A Surface of Clichéd Hatred for Country Folk

“Sharp Objects,” like Flynn’s previous thrillers “Gone Girl” and “Dark Places,” is a tale of small-town kids who grow up, move to the big city, and attempt to shun their parents’ ways. Missouri’s boot heel is a caricature of what New York-D.C. Corridor dwellers imagine flyover country to be like: Wind Gappers are fundamentalist evangelicals (“I’d rather him kill her than rape her,” the father of dead Ann Nash says of his daughter’s murderer), and unabashedly racist.

Each year, the town celebrates “Calhoun Day,” a fete thrown not in honor of John, but of Zeke Calhoun, Wind Gap’s Civil War hero, with revelry involving gray uniforms, Confederate flags, and pageants reenacting the grotesque deeds of Union soldiers.

In short, “Sharp Objects” seems to affirm what Big City dwellers already know: In Trump country, idiot cheerleaders, mysogynistic farmers, and dimwitted homemakers run rampant, gossiping about town “faggots” and judging every wife who doesn’t have at least four children. Coastal elites love this sort of thing: It gives them a chance to pat themselves on the back while indulging disgust for backward deplorables.

Life is messy in Wind Gap, and I found myself breathing a sigh of relief when the barbed wire fences and squealing pigs occasionally gave way to comforting urban traffic and the minimalist decor of Camille’s St. Louis apartment, with its sensible posters of Barack Obama and Gloria Steinem. The murders, the rapes, the psychos that crop up in each of the show’s eight episodes help us city-dwellers confirm all our preconceived stereotypes, making us feel better about our more enlightened, civilized selves: We were right.

Camille thinks we’re right, too. In one of the show’s earliest scenes, when her editor asks what Wind Gap folks are like, Camille offers two categories: “You got your old money and your trash.” She herself is “trash—from old money,” but what she really means is that she’s a runaway rebel, an independent thinker who scorns Missouri stereotypes altogether. We applaud her for being different, uncontainable, smarter, sharper; when asked if she’s from Wind Gap, she replies in the negative: “Used to be. I’m up in St. Louis now.”

Critiquing City Folks’ Prejudice, As Well

In Wind Gap, females can either be dolls, “good little girls”—or be denounced as rebels. Like Camille, the butchered Ann and Natalie didn’t conform to the town’s stereotypes. Ann was “willfull,” Natalie “was just completely herself.” “The town hated her for that,” her brother John tells Camille.

In the end, the girls end up as dolls anyway: limp rag dolls left slumped throughout the town with bloody stumps where teeth used to grow. Vallée hits us over the head with Camille’s own doll-likeness by strategically placing Amma’s dollhouse, a replica of the family’s real-life house, in many of Adams’s scenes.

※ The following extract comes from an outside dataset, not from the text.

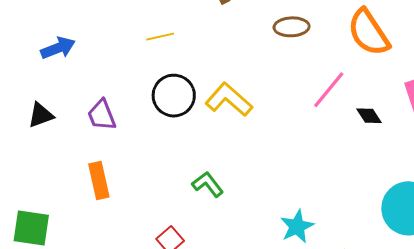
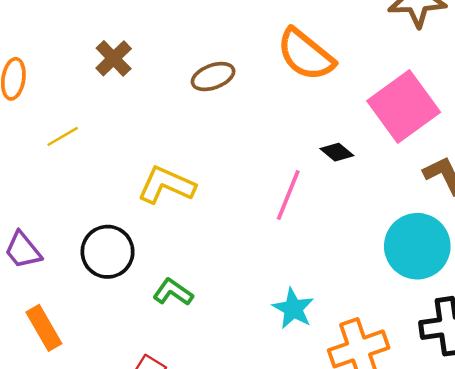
pink line: (329, 90) -> (288, 195), moved
black circle: (174, 96) -> (108, 252), moved

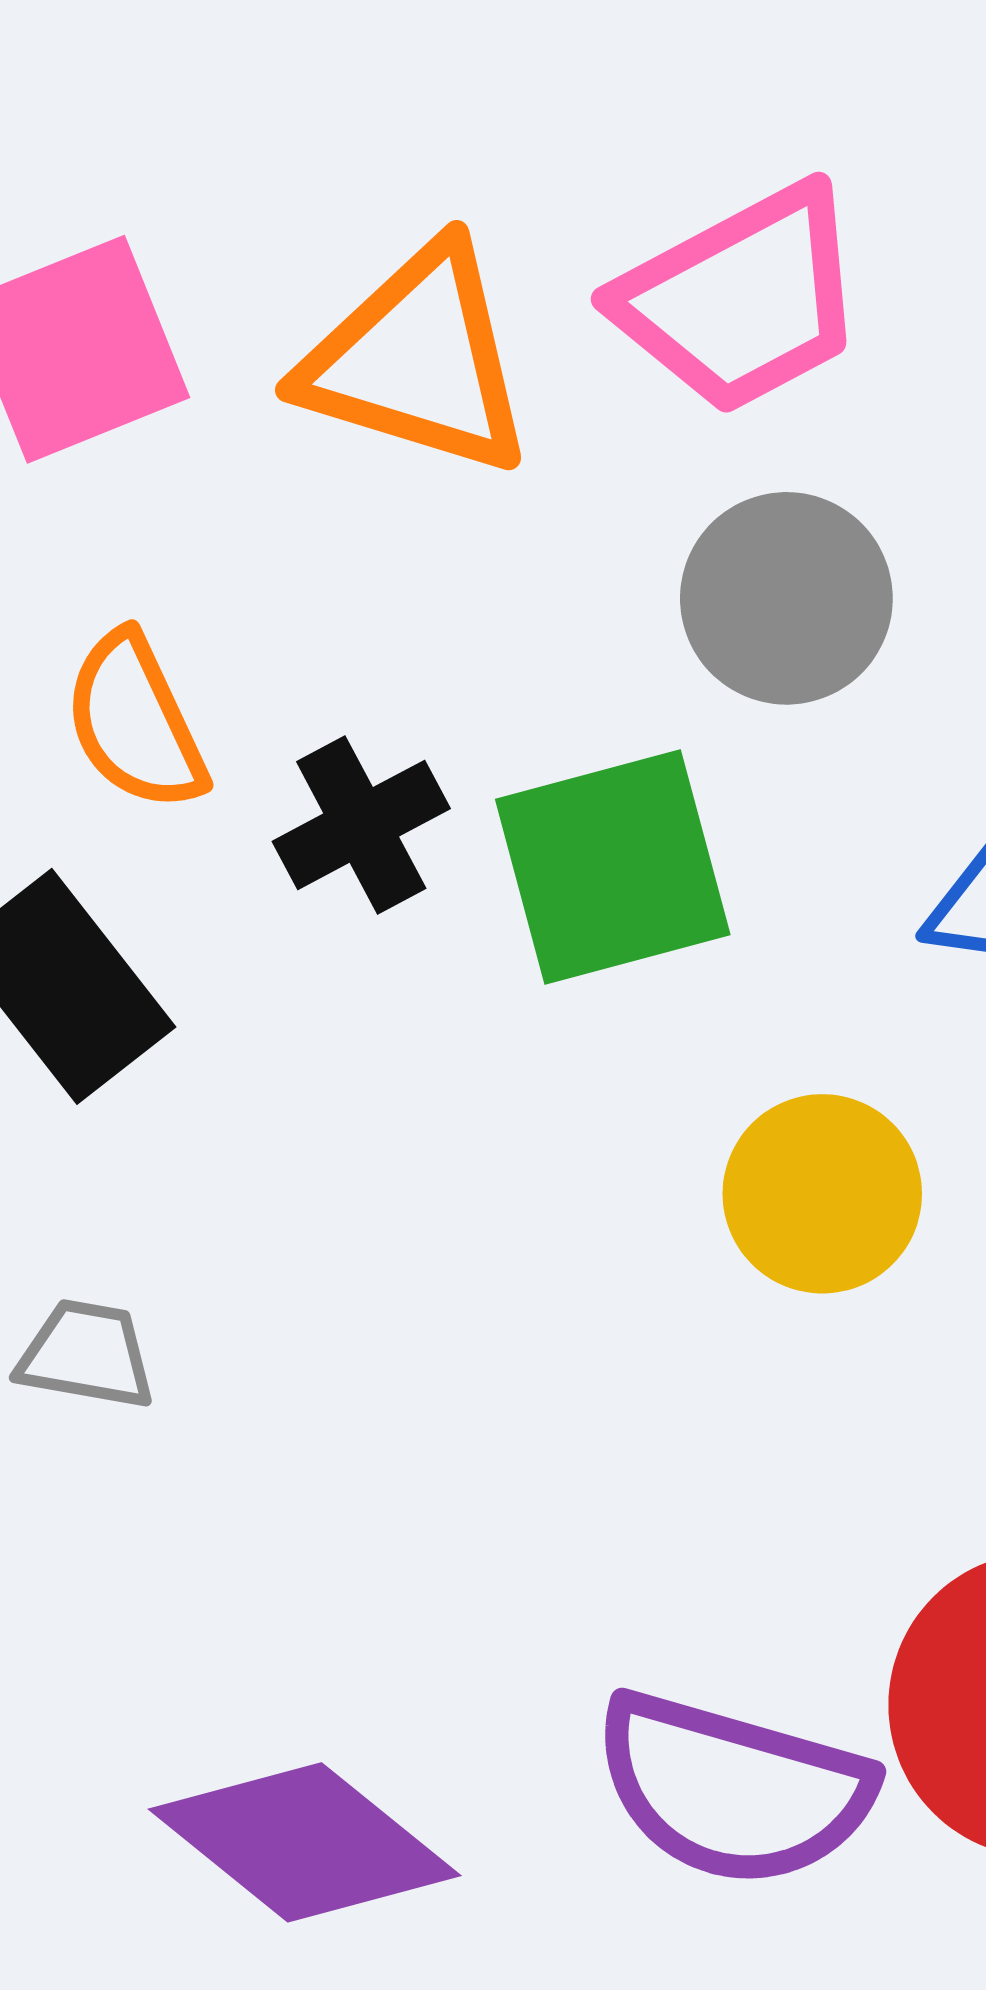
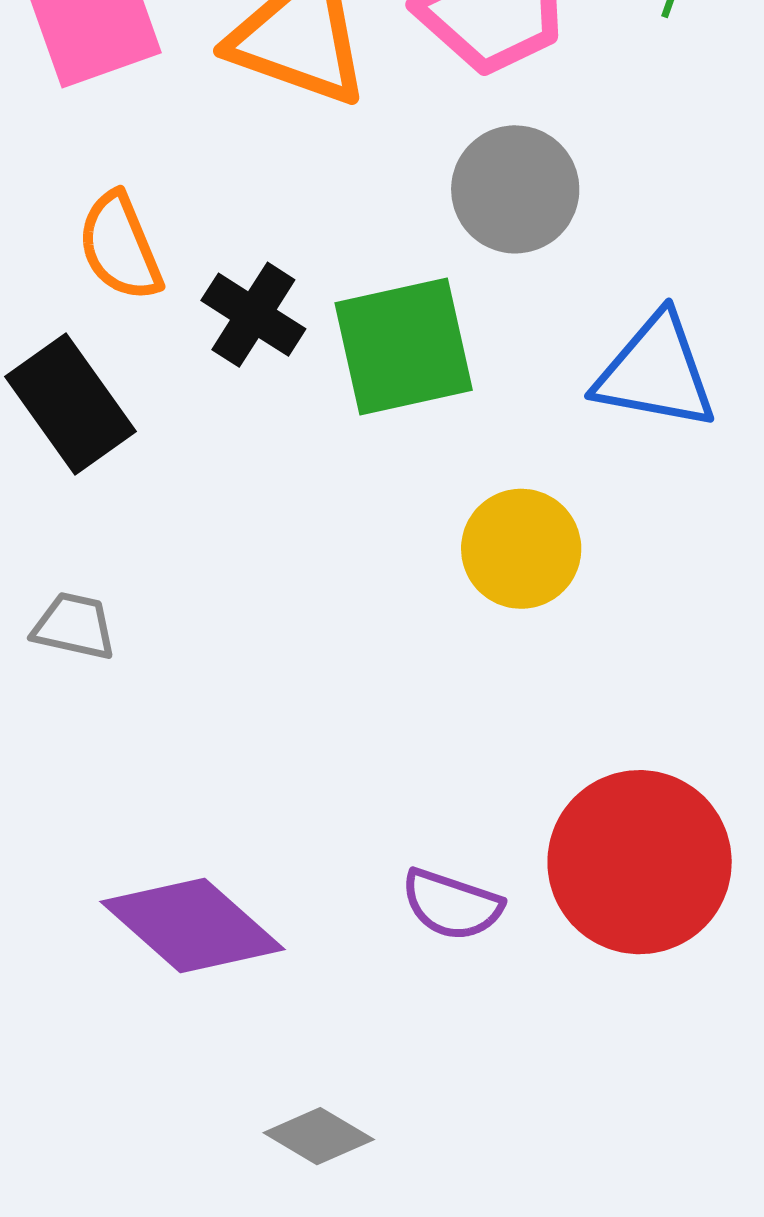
black cross: (361, 825) -> (253, 315), turned -32
purple semicircle: (733, 1789) -> (452, 905), size x0.6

Can a person stop being “from” the place she was born? Initially, Camille appears to be the rescuer, the intrepid journalist whose clearer vision and dislike for her benighted hometown will enable her to find the killer and save future victims. But though Camille wants to blame all her troubles on her family and hometown, she never quite succeeds in leaving them behind.

She deplores the way Wind Gap’s males objectify their women, but seems to have no qualms about using men for sex. After insisting to Adora that she “never gets close,” she gets too close to multiple people—each time with unfortunate consequences. Despite her vow to deliver justice to Ann and Natalie, she ends up as blindsided as Wind Gap’s less educated citizens—even, by the finale, unwittingly complicit with the murderer. And although she vows to be different from the loveless Adora, she ends up cheating on and deeply wounding the one man who offers her tenderness.

When the guy she’s seeing, Detective Richard Willis, catches Camille with another man in a one-afternoon-stand of supposed self-discovery, he offers persuasive analysis. “I think one bad thing happened and you blamed the rest of your sh-tty life on it,” he accuses her. “People really buy it, your sad story. But really, you’re just a drunk and a slut.” Perhaps Camille isn’t quite the champion of authenticity she thought.

Vallée’s dollhouse symbolism is heavy-handed, but it gets the message across. Even when Camille returns to St. Louis, the sinister facade crops up in the show’s final scene, a reminder that even here she hasn’t broken away from her past.

In “Sharp Objects,” Flynn captures something of our modern quest to escape history, and though she admits the past isn’t pretty, she also suggests we won’t find anything better by shirking it. The series begins as merely an invitation to denounce the show’s deplorables, but it concludes by asking whether those who scorn them are so much better off.